RESIDENT EVIL (2002)

 





PHENOMENALITY: *marvelous*
MYTHICITY: *fair*
FRYEAN MYTHOS: *adventure*
CAMPBELLIAN FUNCTION: *cosmological, sociological*


The RESIDENT EVIL series is surely among the most profitable adaptations of a video game into the cinematic medium. With the exception of a 2021 reboot, whose box office may have been affected by the China Virus, all the episodes in the series proved profitable, despite widespread critical disdain.

Since I don't play video games, I come to the series without any investment in the original concept. I know that the EVIL game was a celebrated example of the "first-person shooter" game, and director Paul W.S. Anderson, who had already scored with his 1995 adaptation of the MORTAL KOMBAT game, certainly works a lot of shooting into the first installment of EVIL. In contrast to KOMBAT and the later episodes of EVIL, the first film largely takes place in one facility wherein many SF-themed menaces lurk, and this sense of confinement in a may have contributed to the success of EVIL, Part One. Later films would play up the superhuman prowess of main character Alice (Milla Jovovich), but here the heroine still seems human-sized, so I'm not sure how much her presence had to do with the series' commercial success.

The most mythic aspect of Part One is the opening description of the Umbrella Corporation, a conglomerate with many irons in many manufacturing fires. However, Umbrella unleashes chaos when it experiments with "bioweapons" for the illegal weapons market. Beneath the surface of the risibly named Raccoon City, the corporation maintains a facility, the Hive, in which a bioweapon called the "T-virus" had been developed.
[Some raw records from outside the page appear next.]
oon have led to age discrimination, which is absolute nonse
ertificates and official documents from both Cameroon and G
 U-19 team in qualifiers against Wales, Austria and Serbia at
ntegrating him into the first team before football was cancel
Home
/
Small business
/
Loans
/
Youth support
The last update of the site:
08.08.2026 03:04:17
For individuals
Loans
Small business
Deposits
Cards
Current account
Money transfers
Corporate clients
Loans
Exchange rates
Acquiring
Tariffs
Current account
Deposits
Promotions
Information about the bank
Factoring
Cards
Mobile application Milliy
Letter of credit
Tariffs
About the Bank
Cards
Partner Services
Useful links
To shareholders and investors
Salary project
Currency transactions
A mystery thief both steals the weapon and contaminates the facility with the virus, turning most of the staff into flesh-munching zombies. 
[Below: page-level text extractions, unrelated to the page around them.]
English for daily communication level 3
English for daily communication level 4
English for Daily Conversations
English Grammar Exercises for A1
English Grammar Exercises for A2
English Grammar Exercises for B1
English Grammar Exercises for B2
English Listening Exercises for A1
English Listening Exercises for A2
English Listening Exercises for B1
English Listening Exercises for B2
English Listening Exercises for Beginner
Alice, who is eventually revealed to be an agent investigating the virus, has lost her memory at the movie's opening. She and another resident of Raccoon City are taken prisoner by commandos working for the corporation on general suspicion, and the commandos rather oddly decide to take these two civilians with them into a mission to delve into the Hive's status. Everyone in the group gets trapped in the Hive, not only by the zombies but also by the Red Queen, a computer intelligence controlling the Hive's weapons and security systems. (The name of the heroine and of the computer, though patently referencing the works of Lewis Carroll, don't add up to much of anything here or in future installments.)

I enjoyed the first film reasonably well as a decent timekiller, particularly for the gutsy performance of Michelle Rodriguez as a female commando, one who makes numerous re-appearances later on. But the limitations of the $30 million budget are at times apparent, and so the sequels, given more bucks once the first proved profitable, provided more high-octane action for the audience's dollars.